The reason for the above situation will also be understood from the
diagram illustrated in FIG. 5. In other words, the reason is that
surface layer strain (see the circular marks in FIG. 5) that occurs
in the vicinity of the bend section of the press-formed product 20
of the Inventive Example of the present invention occurs over a
wider area in comparison to surface layer strain (see the square
marks in FIG. 5) that occurs in the vicinity of the bend section of
the press-formed product 7 of Comparative Example 2.
In addition, as shown in FIG. 6, the plate thickness ratio
"t.sub.2/t.sub.1" for the press-formed product 20 of the Inventive
Example of the present invention is less than 1.01, and is smaller
than the plate thickness ratio "t.sub.2/t.sub.1" for the
press-formed product 2 of Comparative Example 1 and for the
press-formed product 7 of Comparative Example 2. In other words,
according to the production method of the present embodiment, to
compensate for the decrease in the plate thickness of the flat
sections at the periphery of the bend section, a decrease in the
plate thickness of the top part 26a of the bend section 26 is
suppressed.
The plate thickness ratio "t.sub.2/t.sub.1" for the press-formed
product 20 is preferably less than 1.01, and more preferably is
1.00 or more and less than 1.01.
The bending radius of the bend section in the press-formed product
of the present embodiment is, for example, a small value of 0 to 3
mm.
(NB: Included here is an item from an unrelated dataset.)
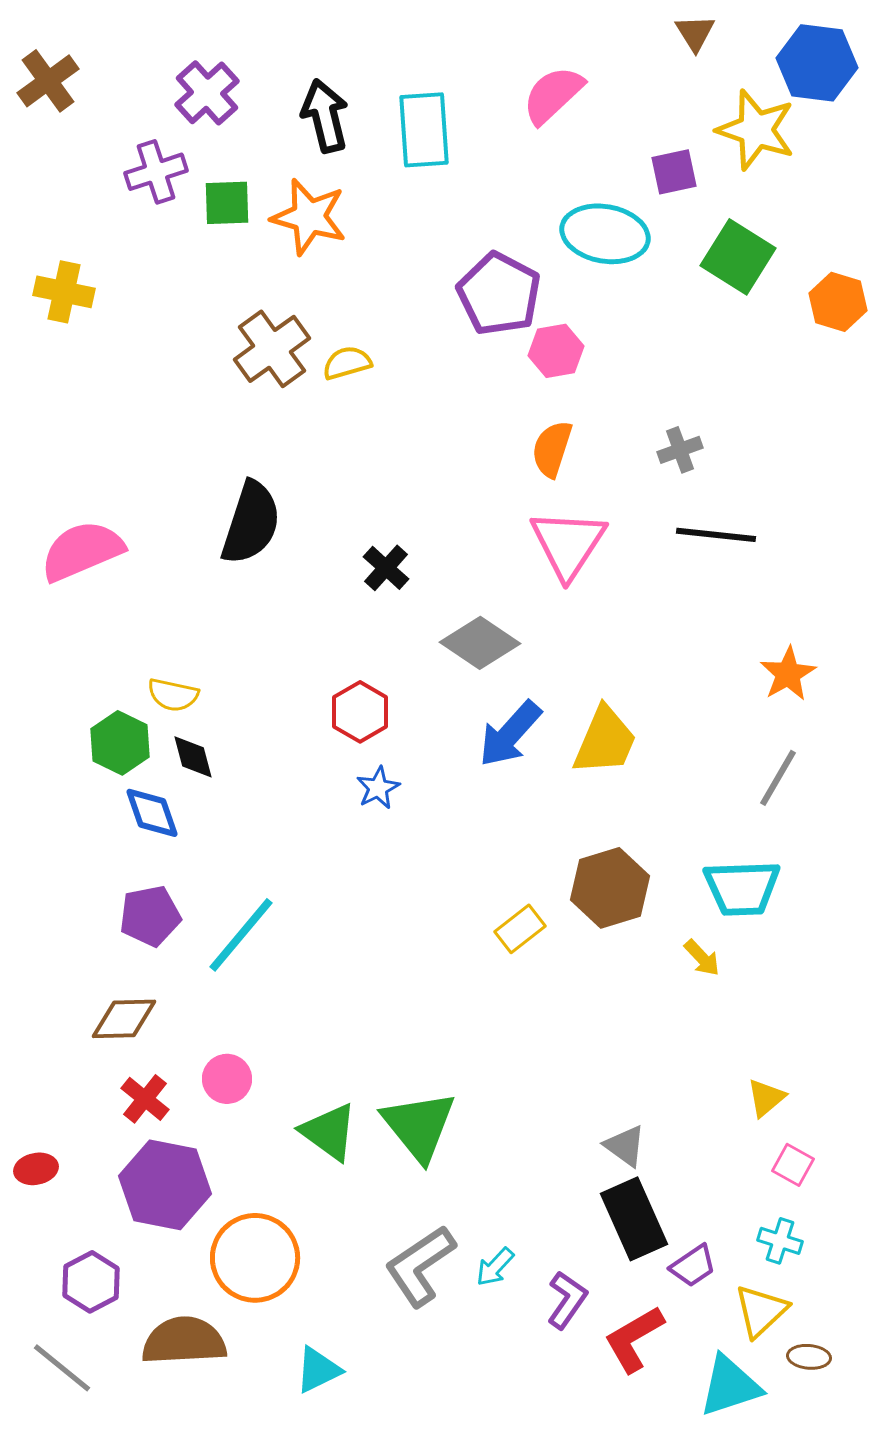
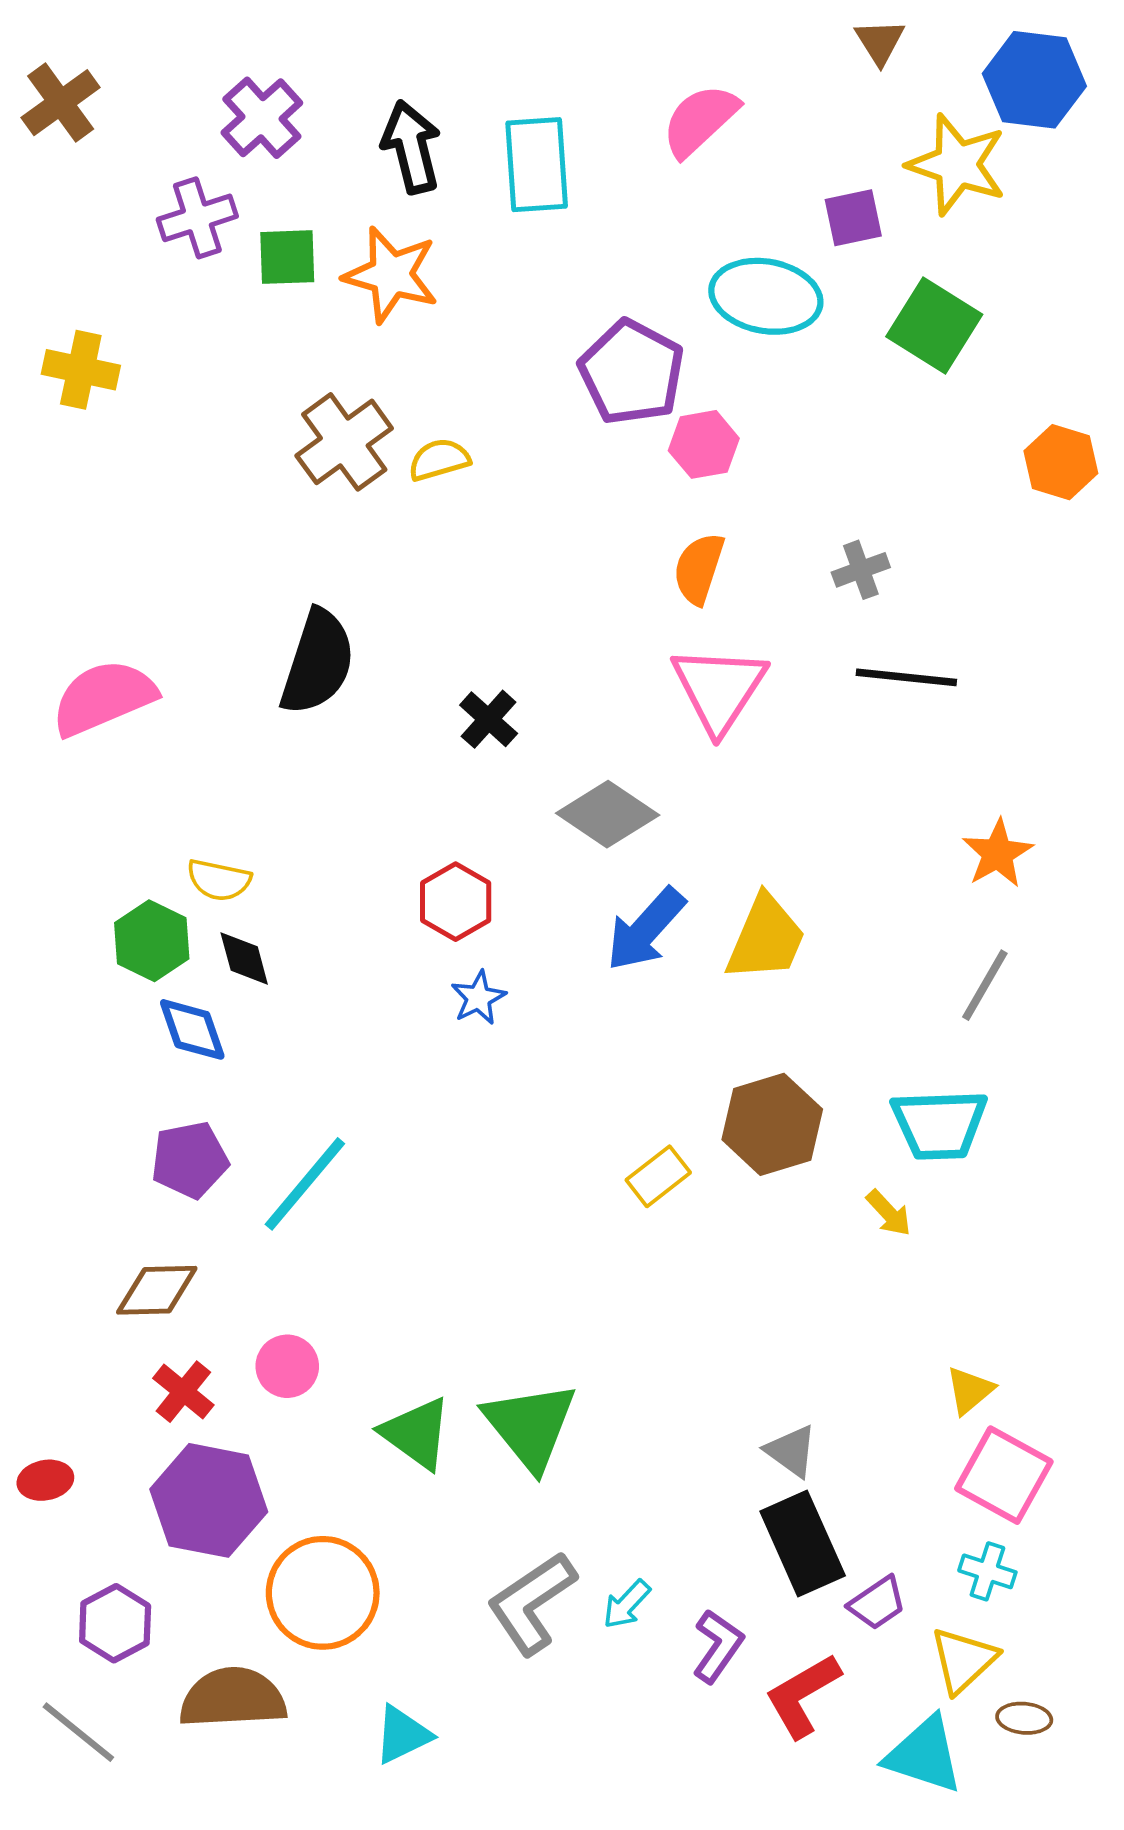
orange hexagon: (838, 302) -> (1061, 462), moved
pink square: (793, 1165) -> (1004, 1475), size x1.8
cyan triangle: (730, 1386) -> (924, 1755), turned 36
In addition, the press-formed product has the aforementioned
plate thickness distribution. Therefore, the press-formed product
is excellent in bending rigidity and torsional rigidity in a case
where a static load is placed thereon. Further, in a case where an
impact load is applied, buckling that takes the top part of the
bend section as an origin is suppressed, and a high initial load
and high impact energy absorption amount are obtained. Thus, the
press-formed product is excellent in three-point bending
characteristics and axial compressive deformation characteristics.
Accordingly, the press-formed product of the present embodiment is
suitable, for example, as a frame member of an automobile body (for
example, a cross member, a side member, a side sill and a pillar),
and as various components of an automobile (for example, a door
impact beam, a toe-control link and a suspension arm).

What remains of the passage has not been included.